§ **WHAT TO PRODUCE**: This exercise calls for all the entries that follow to be set down exactly, without their images.

------

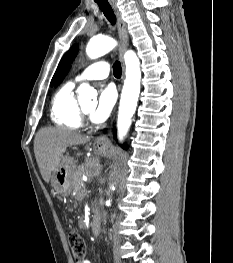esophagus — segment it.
<instances>
[{
	"label": "esophagus",
	"mask_w": 233,
	"mask_h": 263,
	"mask_svg": "<svg viewBox=\"0 0 233 263\" xmlns=\"http://www.w3.org/2000/svg\"><path fill=\"white\" fill-rule=\"evenodd\" d=\"M109 1L117 17L118 33H119V39H120L119 56H120V60L122 64V82H123L124 76H125V63H124L123 56L129 44V36H128L126 23L122 18L121 11L119 10L116 1L115 0H109ZM96 144L99 148L106 147L109 144L108 135L104 134V135L99 136L96 140Z\"/></svg>",
	"instance_id": "obj_1"
}]
</instances>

------

§ **RESPONSE AREA**:
esophagus — segment it.
<instances>
[{
	"label": "esophagus",
	"mask_w": 233,
	"mask_h": 263,
	"mask_svg": "<svg viewBox=\"0 0 233 263\" xmlns=\"http://www.w3.org/2000/svg\"><path fill=\"white\" fill-rule=\"evenodd\" d=\"M109 1L117 17L118 33H119V39H120L119 56H120V60L122 64V82H123L124 76H125V63H124L123 56L129 44V36H128L126 23L122 18L121 11L119 10L116 1L115 0H109ZM96 144L99 148L106 147L109 144L108 135L104 134V135L99 136L96 140Z\"/></svg>",
	"instance_id": "obj_1"
}]
</instances>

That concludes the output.